Hai Van is the breathtaking high road we took from Huế to Da Nang. The twisting, turning pavement takes you through a lush, bright green mountain range. Waterfalls, mountain goats and visuals of the beautiful blue ocean below show the true beauty of Vietnam, a perfect combination of mountain and ocean, as you summit and descend the pass.
Total, our journey was only about 50 miles between Huế and Da Nang and the panoramic scenery stole our hearts as we leisurely made the drive to take it all in, lasting around 4 hours.

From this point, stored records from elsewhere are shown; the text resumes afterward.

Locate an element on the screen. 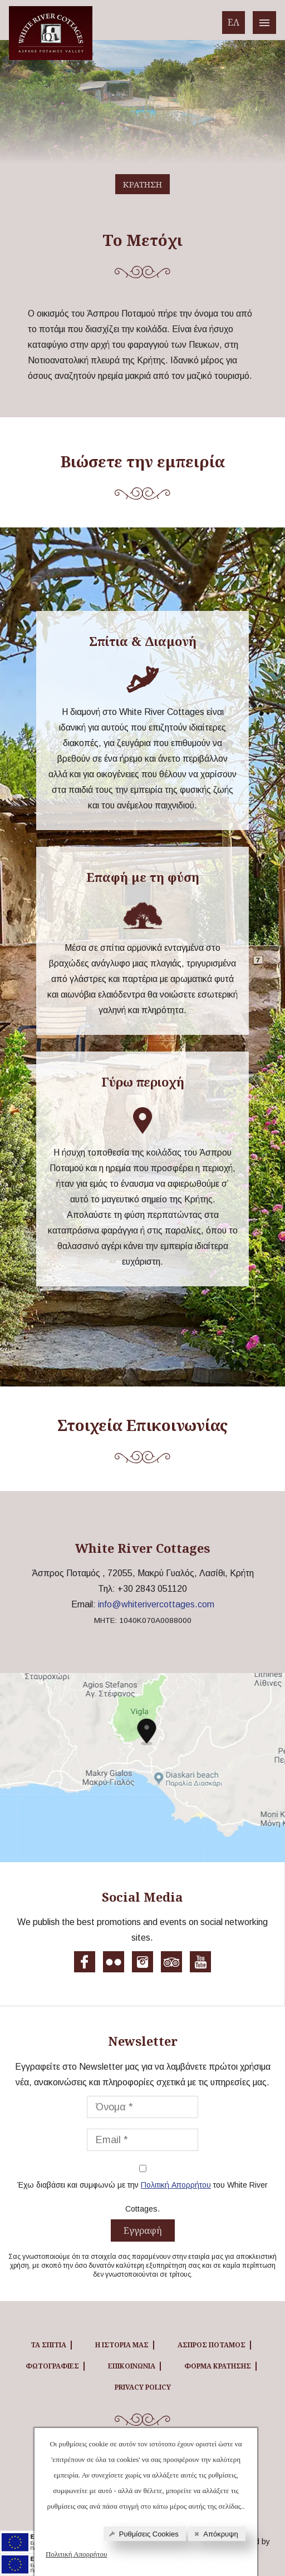 The width and height of the screenshot is (285, 2576). ΦΩΤΟΓΡΑΦΙΕΣ is located at coordinates (52, 2366). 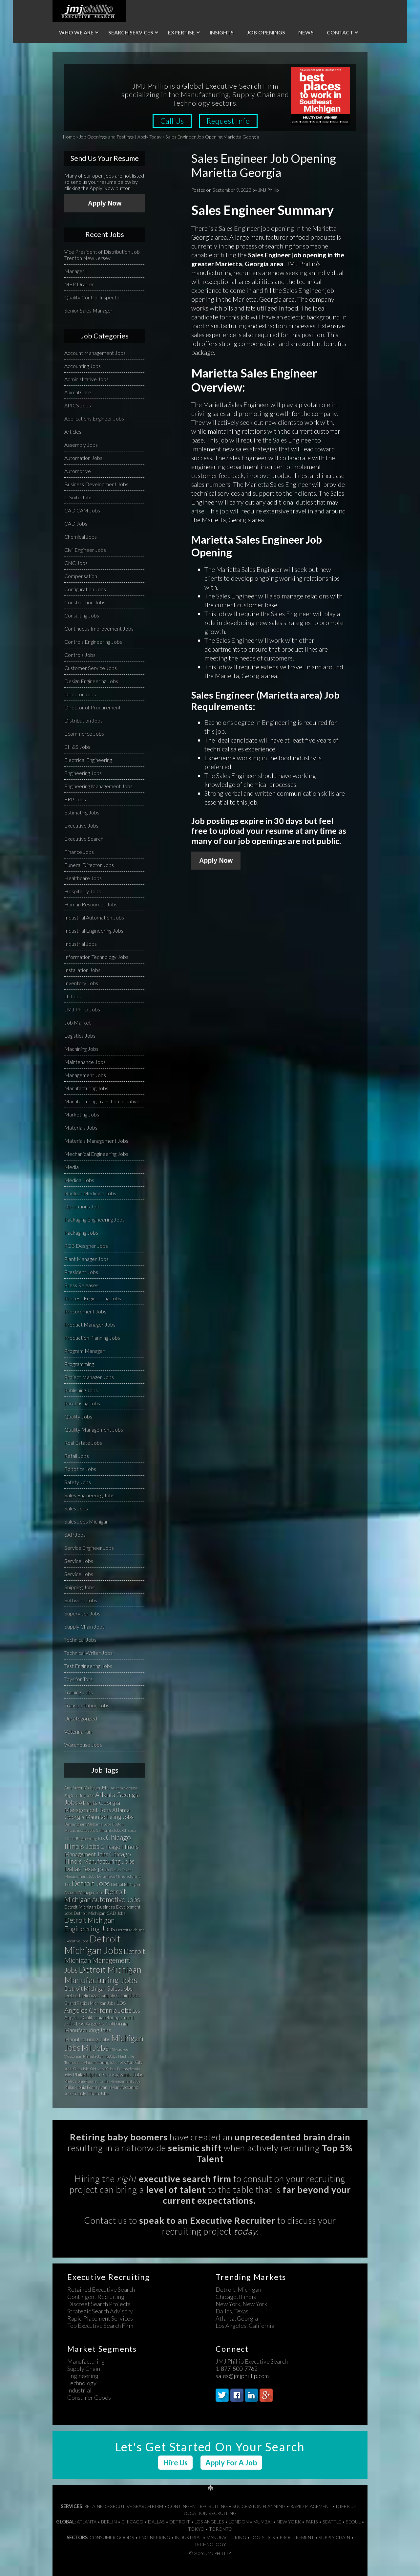 This screenshot has width=420, height=2576. Describe the element at coordinates (99, 628) in the screenshot. I see `Continuous Improvement Jobs` at that location.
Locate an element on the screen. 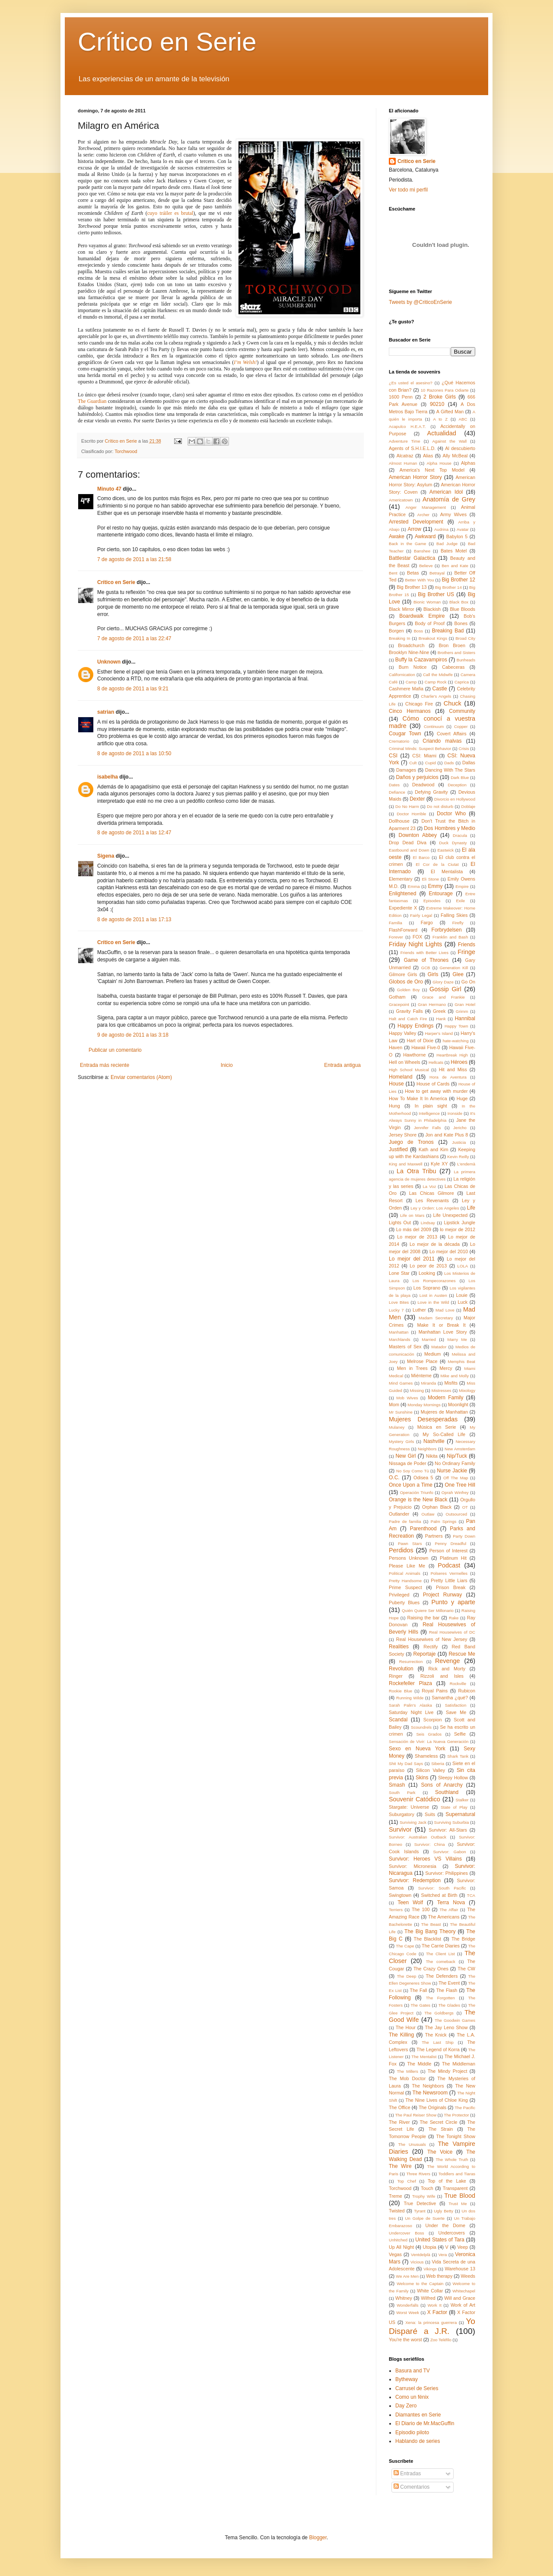  Pawn Stars is located at coordinates (410, 1543).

Dropping into the valley below we passed by large trucks stuffed to the brim with pigs, piglets, and ducks (all separate trucks). It’s hard to say where the animals came from, perhaps farming is a driving force of Da Nang’s economy. However, the tall skyscraper buildings and miles of perfectly manicured palm trees that greeted us as we entered the city said otherwise.
I’d relate the city of Da Nang to Honolulu – beachy vibes with tall buildings, scattered resorts, and tropical plants.
We slowed to a stop as we approached our hostel, kicked our motorcycles into neutral, rolled them up on the sidewalk and hustled into the hostel reception (wiggling a slight potty dance simultaneously – the downfall of a long ride).
Our goal was to hit Marble Mountain at sunset and our 4 pm arrival was pushing the time frame since the tourist spot was still another 10 kilometers away plus a hike to the top of Linh Ung Pagoda!
The hostel employee checked us in, then took us up not one, not two, but three flights of stairs (in all of our hostel stays we have coincidentally been on the highest floor of every place we’ve slept) to the dorm room which functioned as our “home” for the next two days.
Hurriedly, we dropped our bags on our pod-style beds (fancy, eh?), took a quick potty break, then hopped on Thelma & Morning Glory for a smooth getaway to Marble Mountain.
Fortunately when we arrived at the base about 15 minutes after leaving the hostel, a perfect amount of daylight left to catch the attraction and the sunset, we like to call it, “speed touring.” The street was lined with marble and jade shops, a bit of “tourist central” if you ask me, but the shop closest to the entrance offered parking for 10,000 Dong or .50 cents USD so I can’t complain.
At this point, we felt half-starved and needed a quick, portable snack. Conveniently there was a lady selling Nem and a type of rice paper “pizza.” We snagged a couple of her pizza rolls (I’d call them Asian-influenced Totinos but more fresh) and headed for the stairs.
The sun was starting to set, fast, and in our hustle we accidentally bypassed the unassuming ticket office (whoops) and proceeded to huff it up the numerous flights of mossy, stone stairs as tourists of all sorts walked downwards past us in the opposite direction.
After 10 minutes of climbing, sweating, and climbing some more, we reached the summit called Heaven’s Gate and we’re all too happy to pop open a cold one and cheers to making it for sunset!
Turns out it was a blessing in disguise we got there so late in the evening because we were able to marvel at the marble statues, formations, and pagodas illuminated by colorful lights, without having to fight through a crowd for a picture or even a simple glimpse of the attractions.
This little Vietnamese girl helping out with the family seafood restaurant:
Waking up at 5 am to watch the sunrise over Da Nang on top of Monkey Mountain (yes, we saw 4 adorable monkeys too!) :
Enjoying a bowl of breakfast Pho at the locals only Han market food stalls:
Sean found a mommy and baby frog that would not detach from each other:
And this little fella who crawled over the shower door while I was mid-shampoo:
Mì Quảng is a Vietnamese noodle dish that originated from Quảng Nam Province in central Vietnam. We read about this dish on a fellow traveler’s WordPress blog. The most enticing factor of the meal aside from the mouthwatering ingredients was the price, 25,000 Dong or $1 USD for an entire, filling meal!
The dish is made with a wide rice noodle. Turmeric is added during the cooking process to give the yellowish color you see in our photo. The broth underneath the good stuff is made by simmering the meat of choice (chicken, pork, shrimp) in the water (bone included in the simmering and eating process). Our dish was traditionally topped off with fresh roasted peanuts and sliced green shallots, yum!
Street food and mouthwatering meatballs on sticks:
This popular snack of crispy rice tortilla, honey, sesame seeds and peanuts, yes please!